Transcribed page contents →
________
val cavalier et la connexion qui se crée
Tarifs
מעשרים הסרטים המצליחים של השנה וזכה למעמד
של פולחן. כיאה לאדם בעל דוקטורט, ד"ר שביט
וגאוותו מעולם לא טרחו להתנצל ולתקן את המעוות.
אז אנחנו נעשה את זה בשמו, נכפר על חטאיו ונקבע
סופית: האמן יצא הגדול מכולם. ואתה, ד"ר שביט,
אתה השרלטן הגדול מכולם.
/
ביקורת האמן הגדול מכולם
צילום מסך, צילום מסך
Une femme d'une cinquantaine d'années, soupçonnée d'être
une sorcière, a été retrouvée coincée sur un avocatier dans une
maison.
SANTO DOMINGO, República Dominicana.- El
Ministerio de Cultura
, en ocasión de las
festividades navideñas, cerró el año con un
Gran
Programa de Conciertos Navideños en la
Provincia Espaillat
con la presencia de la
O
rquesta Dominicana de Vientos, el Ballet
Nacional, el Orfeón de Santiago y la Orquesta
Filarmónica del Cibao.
________
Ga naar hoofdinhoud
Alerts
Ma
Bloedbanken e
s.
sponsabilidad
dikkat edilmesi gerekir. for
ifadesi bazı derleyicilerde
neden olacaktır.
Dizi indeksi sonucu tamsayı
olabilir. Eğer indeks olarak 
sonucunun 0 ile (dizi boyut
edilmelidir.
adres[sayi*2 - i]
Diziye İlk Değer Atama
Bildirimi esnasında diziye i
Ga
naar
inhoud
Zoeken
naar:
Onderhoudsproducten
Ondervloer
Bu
________
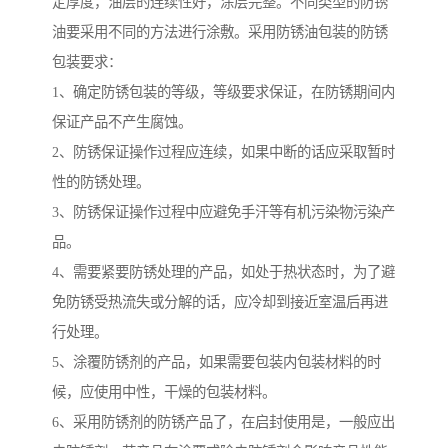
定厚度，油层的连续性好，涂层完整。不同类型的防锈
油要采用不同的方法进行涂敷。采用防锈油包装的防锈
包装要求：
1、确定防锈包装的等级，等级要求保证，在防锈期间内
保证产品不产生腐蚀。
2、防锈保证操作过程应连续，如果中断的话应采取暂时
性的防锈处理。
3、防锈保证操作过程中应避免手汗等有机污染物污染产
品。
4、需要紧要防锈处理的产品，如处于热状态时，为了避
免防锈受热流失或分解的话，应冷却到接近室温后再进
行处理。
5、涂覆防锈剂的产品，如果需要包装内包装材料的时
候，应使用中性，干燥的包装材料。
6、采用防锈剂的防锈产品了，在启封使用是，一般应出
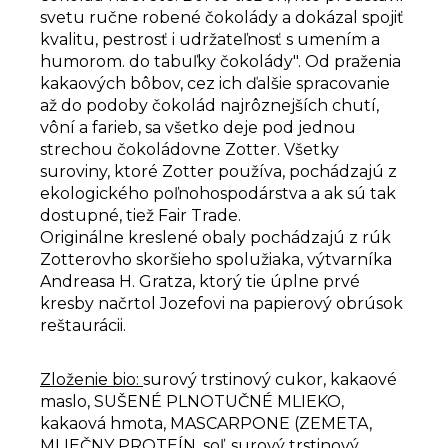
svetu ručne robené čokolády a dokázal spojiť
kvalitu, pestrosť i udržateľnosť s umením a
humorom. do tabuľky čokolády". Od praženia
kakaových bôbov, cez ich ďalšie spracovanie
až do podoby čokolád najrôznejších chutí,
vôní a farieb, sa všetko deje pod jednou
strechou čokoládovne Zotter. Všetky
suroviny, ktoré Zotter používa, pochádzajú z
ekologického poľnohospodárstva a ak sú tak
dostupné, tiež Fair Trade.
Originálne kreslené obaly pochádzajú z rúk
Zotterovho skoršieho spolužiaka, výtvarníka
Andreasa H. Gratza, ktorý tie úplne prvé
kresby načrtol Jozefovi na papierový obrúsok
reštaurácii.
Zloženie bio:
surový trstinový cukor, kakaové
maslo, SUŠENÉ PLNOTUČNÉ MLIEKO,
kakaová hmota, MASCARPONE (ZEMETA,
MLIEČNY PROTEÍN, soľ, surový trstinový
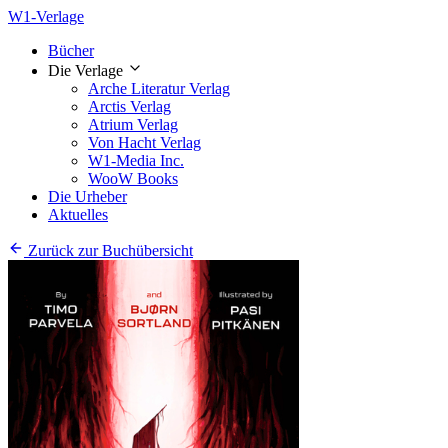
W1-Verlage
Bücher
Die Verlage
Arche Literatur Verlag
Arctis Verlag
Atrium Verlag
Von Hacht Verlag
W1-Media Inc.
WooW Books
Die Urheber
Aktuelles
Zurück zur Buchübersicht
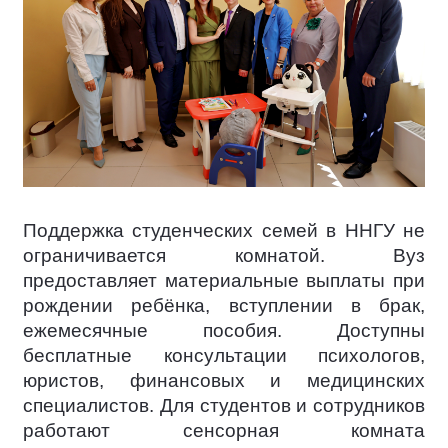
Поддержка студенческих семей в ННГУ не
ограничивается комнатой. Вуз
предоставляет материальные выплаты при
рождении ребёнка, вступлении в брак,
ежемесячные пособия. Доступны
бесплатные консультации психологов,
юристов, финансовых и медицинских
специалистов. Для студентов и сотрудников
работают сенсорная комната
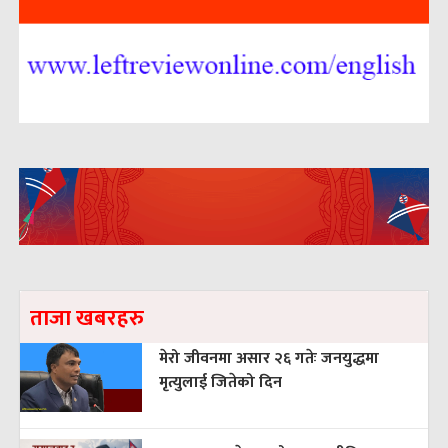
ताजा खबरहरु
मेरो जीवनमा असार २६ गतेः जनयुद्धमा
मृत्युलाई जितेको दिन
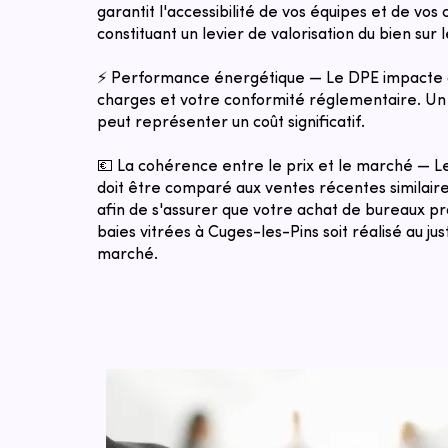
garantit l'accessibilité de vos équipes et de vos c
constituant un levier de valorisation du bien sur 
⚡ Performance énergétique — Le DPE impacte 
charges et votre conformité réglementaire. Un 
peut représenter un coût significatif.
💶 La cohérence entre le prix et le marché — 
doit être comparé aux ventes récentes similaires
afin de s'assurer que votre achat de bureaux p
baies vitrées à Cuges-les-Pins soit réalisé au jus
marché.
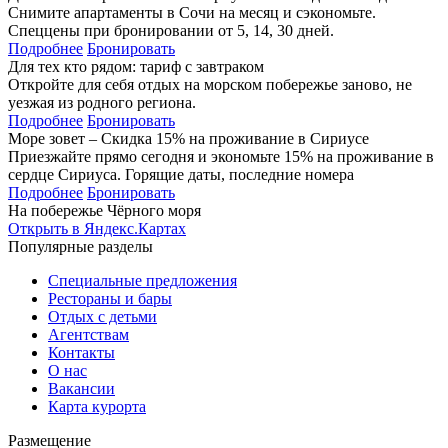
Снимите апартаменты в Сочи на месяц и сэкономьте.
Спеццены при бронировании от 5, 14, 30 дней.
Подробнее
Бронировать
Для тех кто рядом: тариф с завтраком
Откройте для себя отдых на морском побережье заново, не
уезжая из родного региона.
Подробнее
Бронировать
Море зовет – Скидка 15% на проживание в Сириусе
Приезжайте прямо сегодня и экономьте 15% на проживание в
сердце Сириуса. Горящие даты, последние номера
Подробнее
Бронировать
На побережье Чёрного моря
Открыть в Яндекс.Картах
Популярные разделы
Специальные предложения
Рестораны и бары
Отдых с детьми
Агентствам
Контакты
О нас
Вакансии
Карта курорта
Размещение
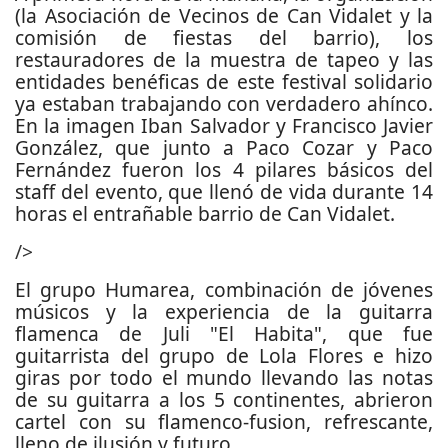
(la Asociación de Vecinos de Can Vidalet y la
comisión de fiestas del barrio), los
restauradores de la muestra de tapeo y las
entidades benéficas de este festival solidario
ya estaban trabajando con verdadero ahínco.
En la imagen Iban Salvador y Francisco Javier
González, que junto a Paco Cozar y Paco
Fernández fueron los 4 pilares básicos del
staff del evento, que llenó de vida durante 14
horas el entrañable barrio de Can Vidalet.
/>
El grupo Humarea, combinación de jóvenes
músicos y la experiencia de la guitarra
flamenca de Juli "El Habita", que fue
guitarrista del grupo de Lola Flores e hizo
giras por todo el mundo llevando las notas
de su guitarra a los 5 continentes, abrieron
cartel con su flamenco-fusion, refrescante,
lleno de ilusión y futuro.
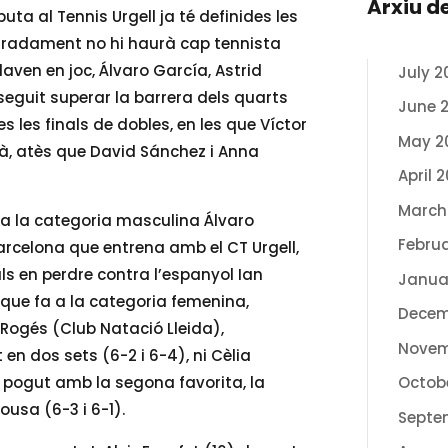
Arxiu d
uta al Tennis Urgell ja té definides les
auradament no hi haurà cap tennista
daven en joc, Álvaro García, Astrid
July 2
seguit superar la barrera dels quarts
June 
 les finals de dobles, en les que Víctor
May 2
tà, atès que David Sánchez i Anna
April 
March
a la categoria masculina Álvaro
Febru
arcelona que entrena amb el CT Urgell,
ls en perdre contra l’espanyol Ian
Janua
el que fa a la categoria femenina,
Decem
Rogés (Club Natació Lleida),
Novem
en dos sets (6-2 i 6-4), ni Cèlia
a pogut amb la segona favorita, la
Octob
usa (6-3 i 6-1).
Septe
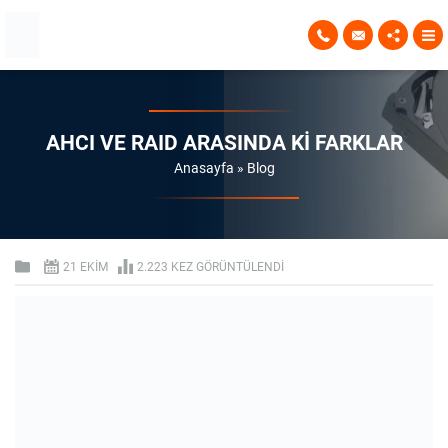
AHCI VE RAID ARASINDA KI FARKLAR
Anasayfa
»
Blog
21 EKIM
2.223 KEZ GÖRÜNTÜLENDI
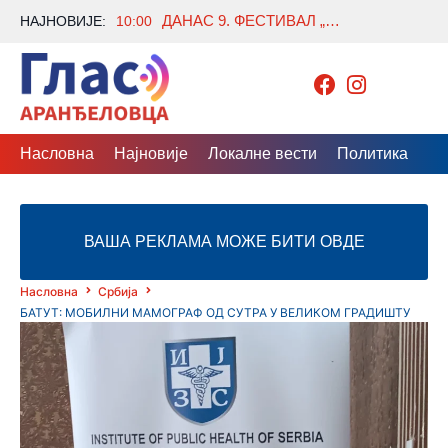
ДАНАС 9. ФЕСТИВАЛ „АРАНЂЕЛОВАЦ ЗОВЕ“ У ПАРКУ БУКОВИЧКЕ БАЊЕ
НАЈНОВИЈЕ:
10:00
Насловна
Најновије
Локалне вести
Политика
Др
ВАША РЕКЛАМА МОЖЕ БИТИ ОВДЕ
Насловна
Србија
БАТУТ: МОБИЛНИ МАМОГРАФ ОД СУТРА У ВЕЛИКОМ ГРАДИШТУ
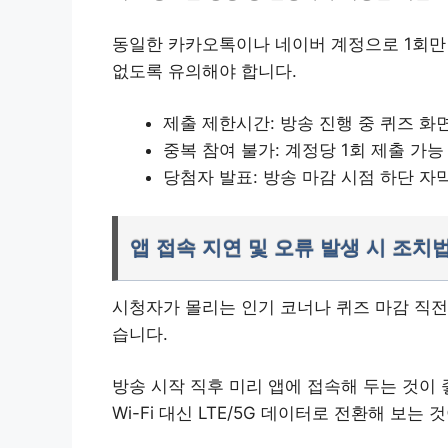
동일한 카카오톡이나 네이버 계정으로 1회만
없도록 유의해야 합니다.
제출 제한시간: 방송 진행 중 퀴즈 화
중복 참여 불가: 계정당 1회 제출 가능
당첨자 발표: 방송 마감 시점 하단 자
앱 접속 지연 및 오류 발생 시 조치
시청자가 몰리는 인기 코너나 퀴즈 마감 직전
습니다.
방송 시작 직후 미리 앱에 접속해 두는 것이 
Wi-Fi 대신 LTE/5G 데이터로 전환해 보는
________
TASK ITEM → Starting with the line that has "González, que junto a Paco Cozar y Paco" and going on through the line that has "Wi-Fi 대신 LTE/5G 데이터로 전환해 보는", transcribe the records above exactly, but skip the pictures.

ANSWER SPACE →
González, que junto a Paco Cozar y Paco
Fernández fueron los 4 pilares básicos del
staff del evento, que llenó de vida durante 14
horas el entrañable barrio de Can Vidalet.
/>
El grupo Humarea, combinación de jóvenes
músicos y la experiencia de la guitarra
flamenca de Juli "El Habita", que fue
guitarrista del grupo de Lola Flores e hizo
giras por todo el mundo llevando las notas
de su guitarra a los 5 continentes, abrieron
cartel con su flamenco-fusion, refrescante,
lleno de ilusión y futuro.
Arxiu d
uta al Tennis Urgell ja té definides les
auradament no hi haurà cap tennista
daven en joc, Álvaro García, Astrid
July 2
seguit superar la barrera dels quarts
June 
 les finals de dobles, en les que Víctor
May 2
tà, atès que David Sánchez i Anna
April 
March
a la categoria masculina Álvaro
Febru
arcelona que entrena amb el CT Urgell,
ls en perdre contra l’espanyol Ian
Janua
el que fa a la categoria femenina,
Decem
Rogés (Club Natació Lleida),
Novem
en dos sets (6-2 i 6-4), ni Cèlia
a pogut amb la segona favorita, la
Octob
usa (6-3 i 6-1).
Septe
AHCI VE RAID ARASINDA KI FARKLAR
Anasayfa
»
Blog
21 EKIM
2.223 KEZ GÖRÜNTÜLENDI
ДАНАС 9. ФЕСТИВАЛ „АРАНЂЕЛОВАЦ ЗОВЕ“ У ПАРКУ БУКОВИЧКЕ БАЊЕ
НАЈНОВИЈЕ:
10:00
Насловна
Најновије
Локалне вести
Политика
Др
ВАША РЕКЛАМА МОЖЕ БИТИ ОВДЕ
Насловна
Србија
БАТУТ: МОБИЛНИ МАМОГРАФ ОД СУТРА У ВЕЛИКОМ ГРАДИШТУ
동일한 카카오톡이나 네이버 계정으로 1회만
없도록 유의해야 합니다.
제출 제한시간: 방송 진행 중 퀴즈 화
중복 참여 불가: 계정당 1회 제출 가능
당첨자 발표: 방송 마감 시점 하단 자
앱 접속 지연 및 오류 발생 시 조치
시청자가 몰리는 인기 코너나 퀴즈 마감 직전
습니다.
방송 시작 직후 미리 앱에 접속해 두는 것이 
Wi-Fi 대신 LTE/5G 데이터로 전환해 보는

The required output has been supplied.